The traditional art of Beijing opera has gone high-tech.
A 3D filming of the classical Chinese play Farewell My Concubine had its international premiere at the Dolby Theatre in Hollywood on May 30, the first time a Beijing opera production has been captured in 3D and the first time any mainland Chinese film has been made with both native 3D photography and Dolby Atmos surround sound technology.
Beijing opera originated in the late 18th century and is a highly stylized theatrical form that includes singing and acrobatic combat. In shooting Farewell My Concubine, the first of several Beijing operas that will be given the 3D treatment, director Junjie Teng adjusted the traditional staging and performance techniques in order to make the art form more accessible to younger and Western audiences. He also shortened the play's runtime by half an hour, to 100 minutes, and used different materials for Beijing opera's signature makeup and costumes in order to make sure they would hold up to the close-up scrutiny of the 3D camera.

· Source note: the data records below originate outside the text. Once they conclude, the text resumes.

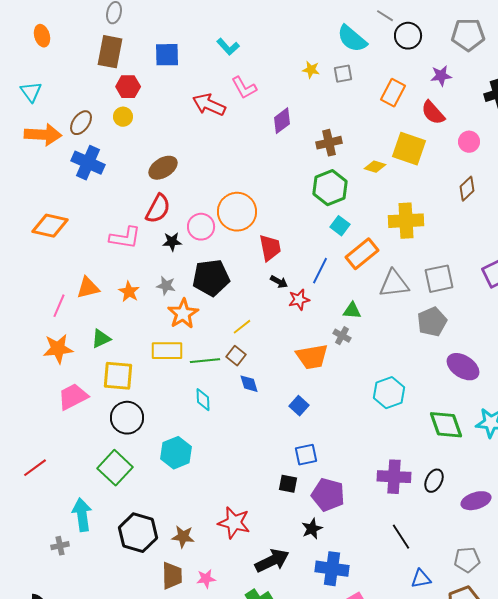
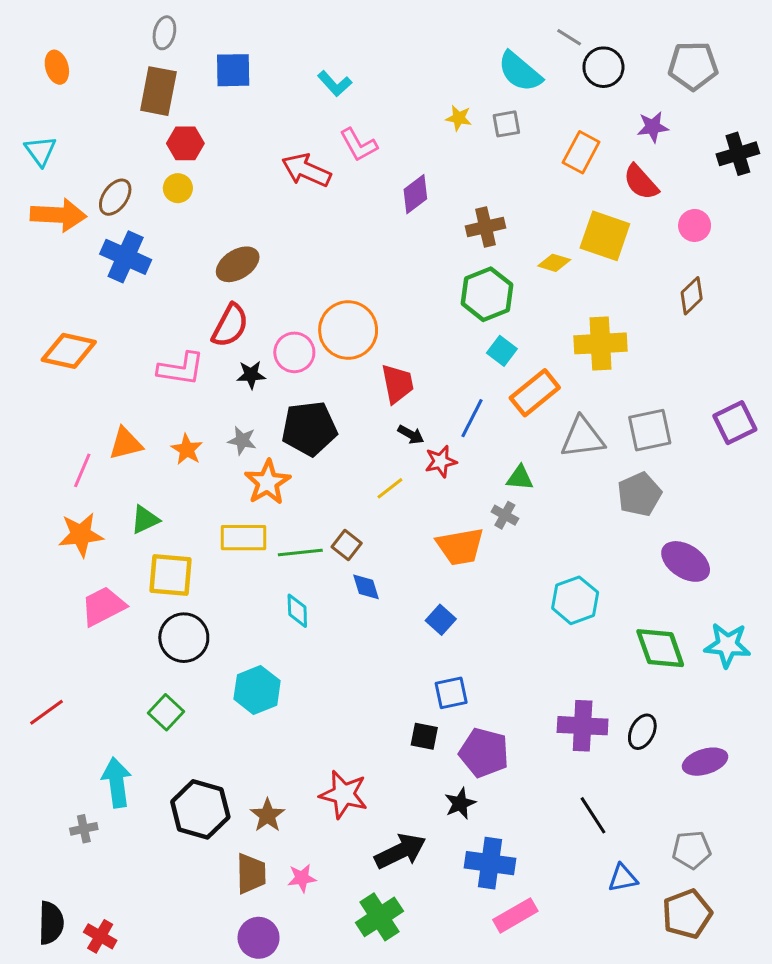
blue square: (167, 55) -> (233, 70), moved
yellow line: (242, 327) -> (390, 488), moved
green square: (115, 468) -> (166, 712), size x0.7
brown star: (183, 537) -> (267, 815), turned 30

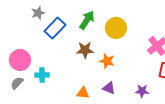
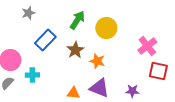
blue rectangle: (55, 28) -> (45, 40), moved
brown star: (85, 50) -> (75, 50), turned -30
purple triangle: (109, 88) -> (99, 88), size x1.5

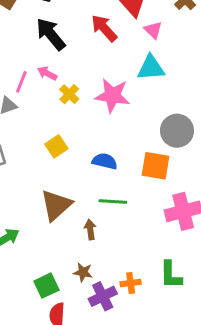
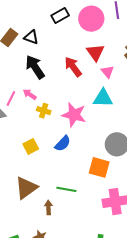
yellow cross: (69, 94) -> (44, 111), turned -32
blue semicircle: (105, 161) -> (63, 144), moved, turned 114

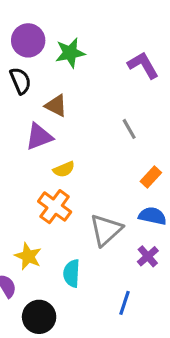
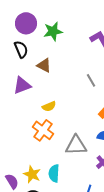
purple triangle: (39, 137) -> (22, 85), moved
gray triangle: (106, 230) -> (76, 145), turned 40
yellow star: (28, 256) -> (32, 174), moved

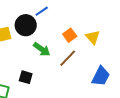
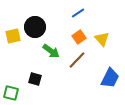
blue line: (42, 11) -> (78, 13), moved

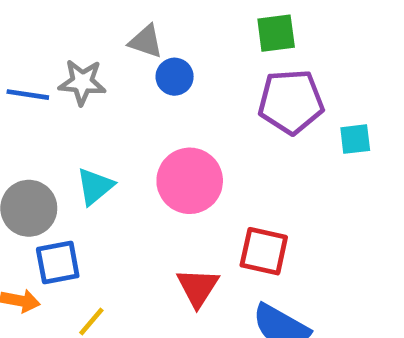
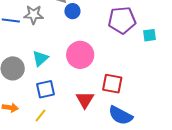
blue square: (58, 263) -> (45, 89), moved

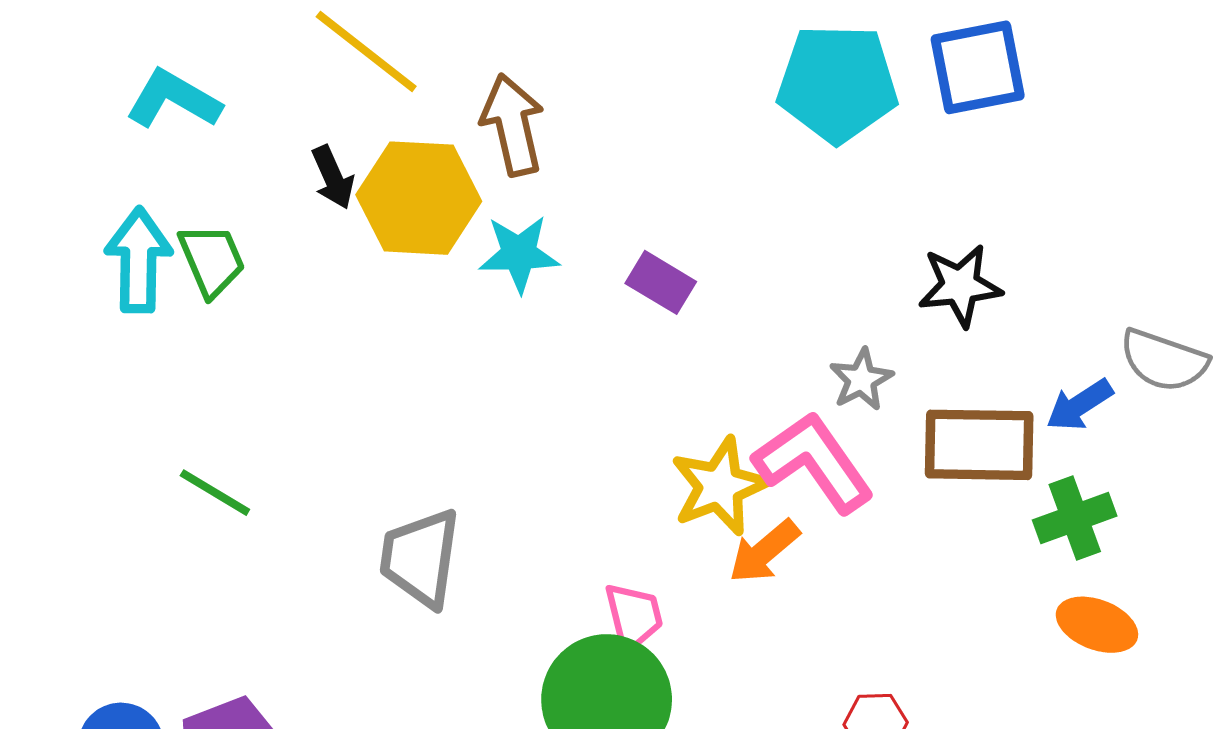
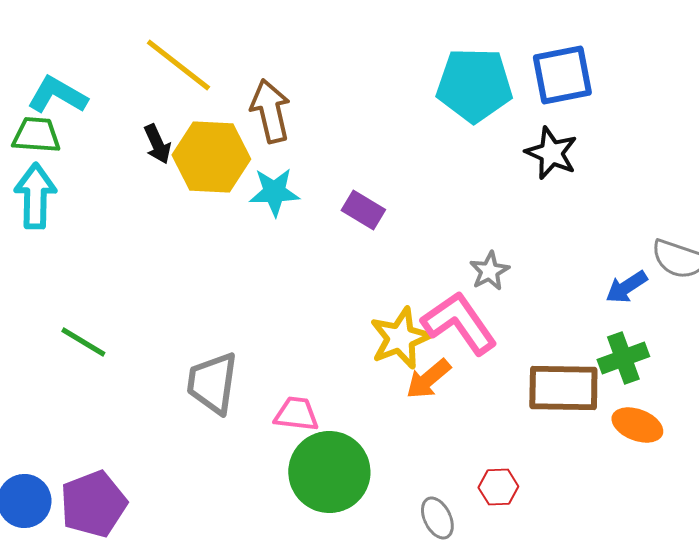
green trapezoid: (212, 260) -> (36, 135), moved, turned -63
black star: (960, 286) -> (551, 153), moved, turned 30
brown rectangle: (979, 445) -> (563, 388), moved
pink trapezoid: (634, 617) -> (296, 414), moved, turned -69

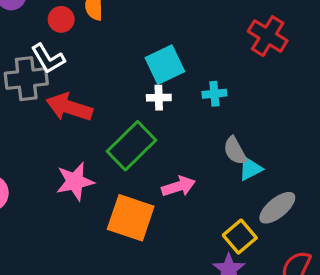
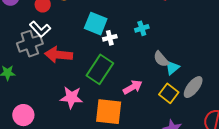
cyan square: (165, 65) -> (96, 24), moved, turned -30
pink star: (75, 181) -> (71, 97), turned 30
yellow square: (240, 237) -> (169, 93), moved

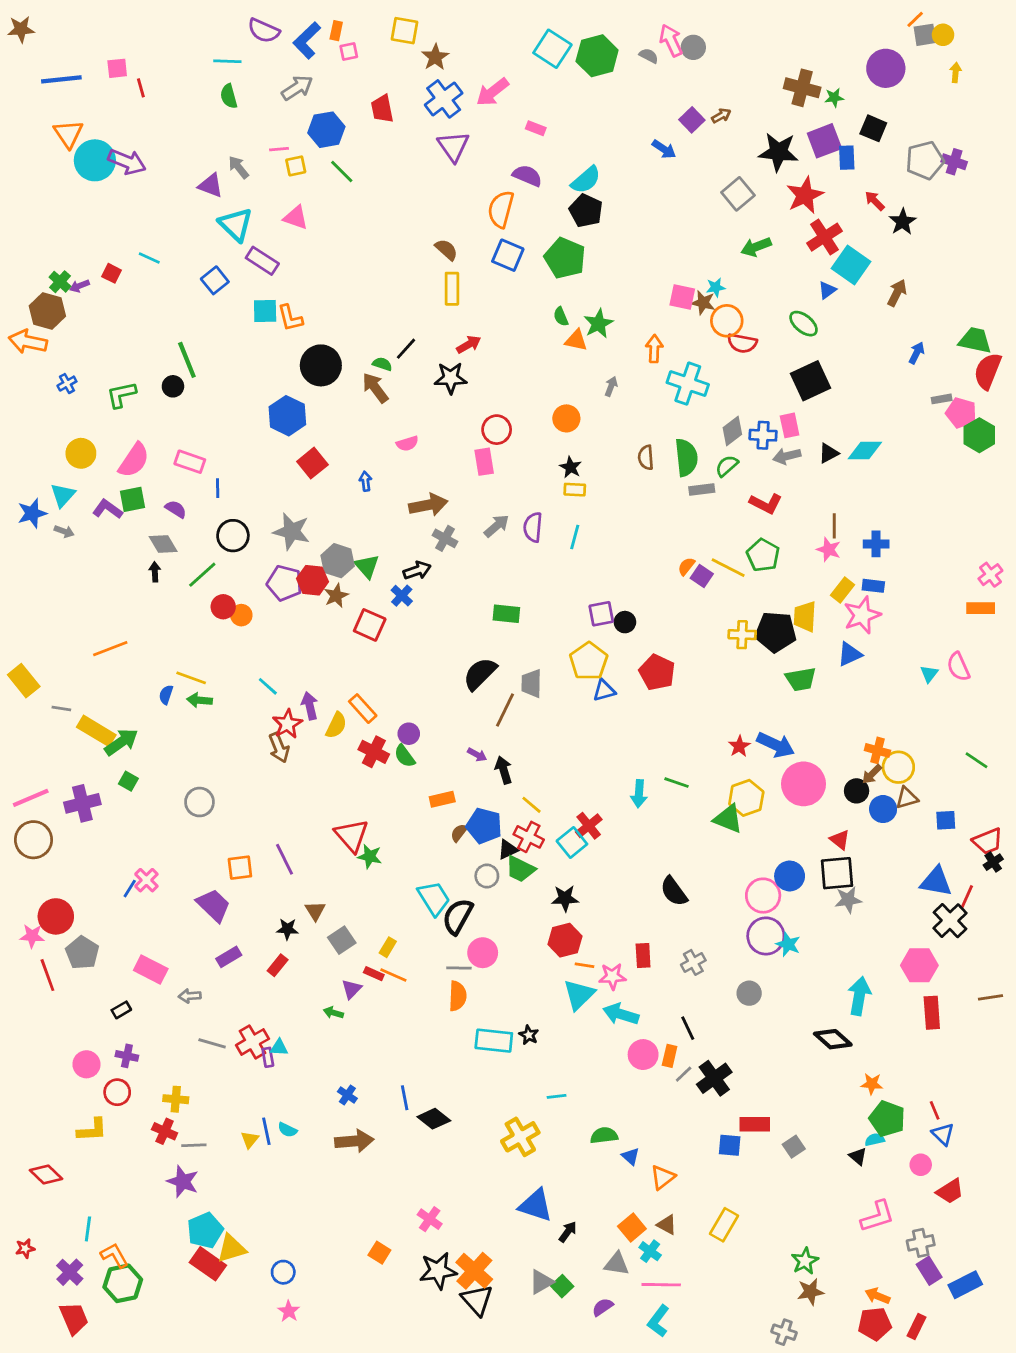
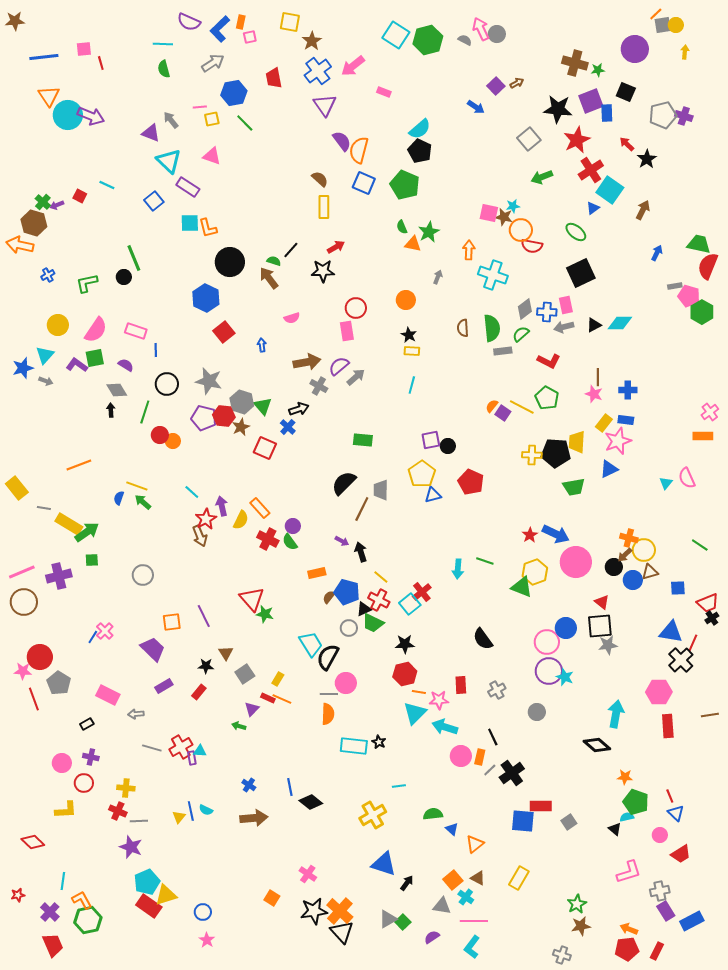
purple semicircle: (527, 176) -> (342, 141), moved, turned 30
purple semicircle: (533, 527) -> (339, 366), moved, turned 45
green line: (202, 575) -> (145, 412), turned -30
green arrow: (199, 700) -> (143, 502), turned 36
green square: (128, 781) -> (92, 560), turned -32
blue square: (730, 1145) -> (523, 821), size x1.4

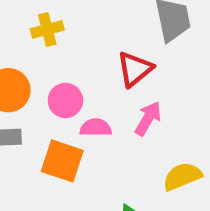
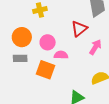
pink arrow: (148, 119) -> (95, 47), moved

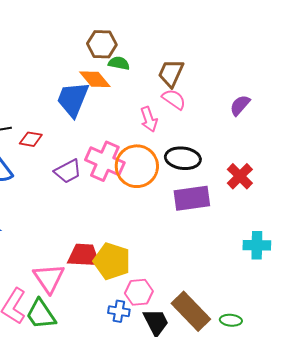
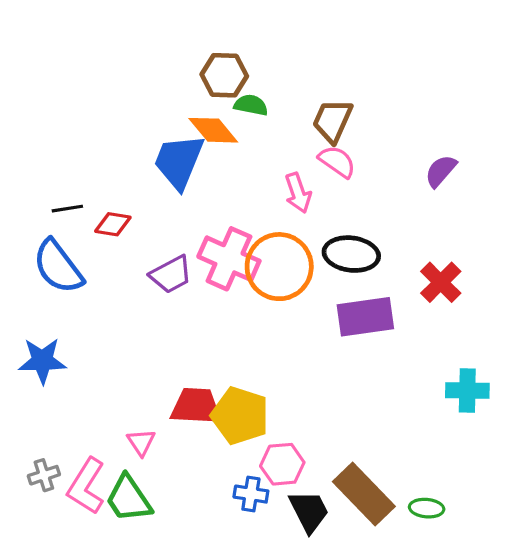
pink triangle: (49, 278) -> (141, 442), size x0.6

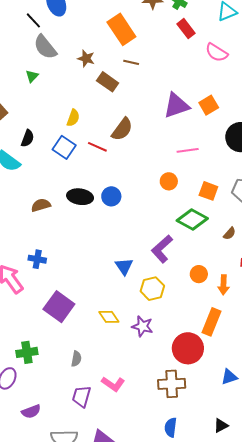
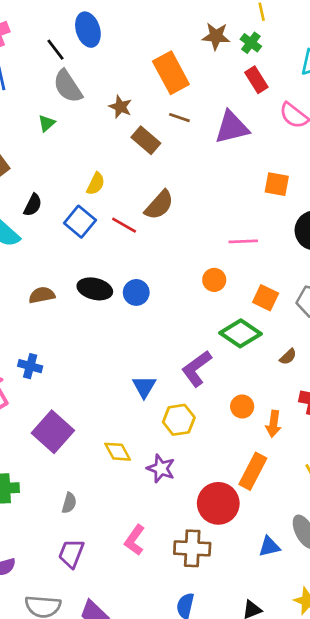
orange square: (209, 105) -> (277, 184), turned 36
purple triangle: (176, 106) -> (232, 127), moved
pink L-shape: (113, 384) -> (135, 540), moved, turned 85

“This way, we can begin to let Western audiences understand Eastern art, understand how each culture has its own brilliance,” Teng told The Hollywood Reporter at the post-screening reception. “Then we can grow closer to one another and appreciate culture from all over the world as valuable."
The Hollywood screening was presented by the Shanghai Municipal Administration of Culture, Radio, Film and Television and supported by China’s consulate in Los Angeles to mark the 35th anniversary of China’s diplomatic relations with the United States.
Farewell My Concubine is set in ancient China circa 200 B.C., when warring states Western Chu and Han fought for control of the land. In the play, Western Chu leader Xiang Yu (portrayed in the 3D film by actor Shang Changrong) is on the verge of defeat and his beloved consort, Yu Ji (actress Shi Yihong), refuses to abandon him. The play was heavily referenced throughout the acclaimed 1993 Chen Kaige film of the same title.